• **INSTRUCTIONS FOR THE TASK**:
Write out, from the entries below, exactly the lines that run between the lines holding "Hazelton Sideboard Brun 170cm" and "Färgbeskrivning", inclusive, and stop there.

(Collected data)
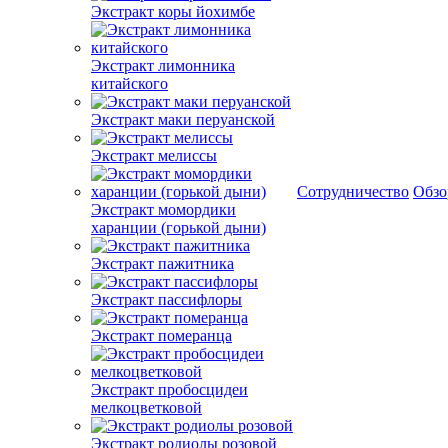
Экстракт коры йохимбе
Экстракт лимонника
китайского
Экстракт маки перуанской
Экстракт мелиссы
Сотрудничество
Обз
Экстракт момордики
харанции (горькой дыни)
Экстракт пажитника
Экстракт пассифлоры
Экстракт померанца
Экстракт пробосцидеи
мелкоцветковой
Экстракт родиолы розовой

--

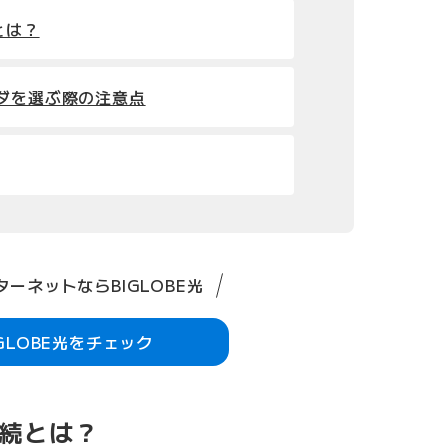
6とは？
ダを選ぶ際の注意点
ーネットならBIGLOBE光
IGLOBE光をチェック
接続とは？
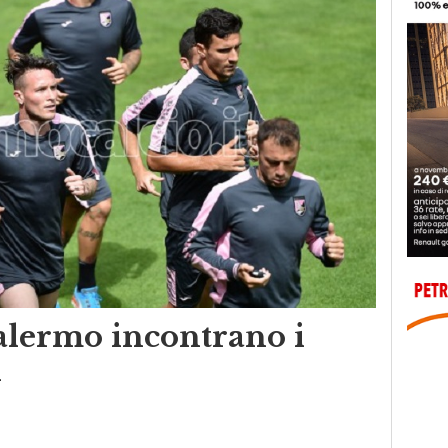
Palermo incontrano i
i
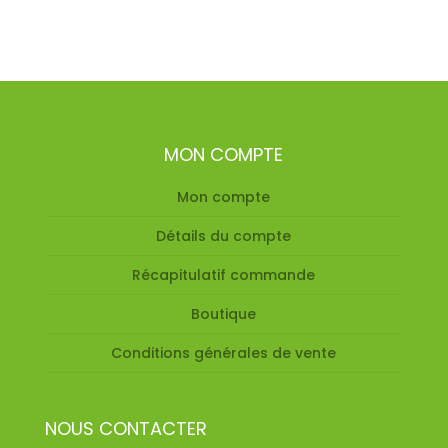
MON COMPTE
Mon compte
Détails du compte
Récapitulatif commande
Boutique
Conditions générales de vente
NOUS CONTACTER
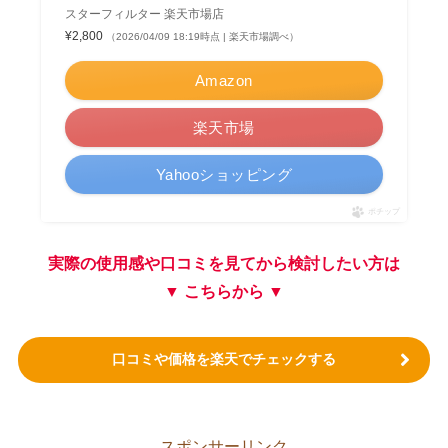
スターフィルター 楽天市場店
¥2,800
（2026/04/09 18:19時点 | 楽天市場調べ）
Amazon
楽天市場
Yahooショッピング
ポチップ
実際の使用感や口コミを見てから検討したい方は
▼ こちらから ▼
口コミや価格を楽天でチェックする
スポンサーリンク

...

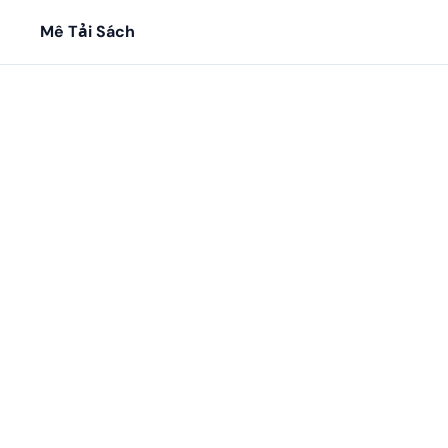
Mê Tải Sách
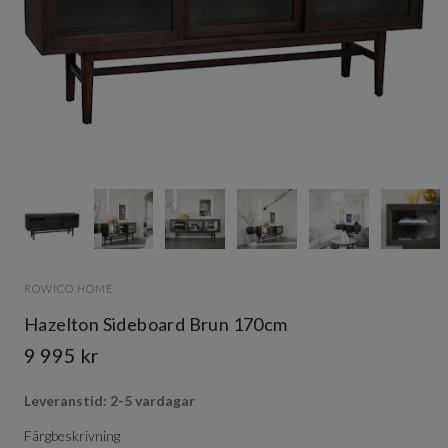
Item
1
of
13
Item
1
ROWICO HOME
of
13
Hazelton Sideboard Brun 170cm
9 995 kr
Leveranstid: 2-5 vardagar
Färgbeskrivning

• **RESPONSE TO THE EXERCISE**:
Hazelton Sideboard Brun 170cm
9 995 kr
Leveranstid: 2-5 vardagar
Färgbeskrivning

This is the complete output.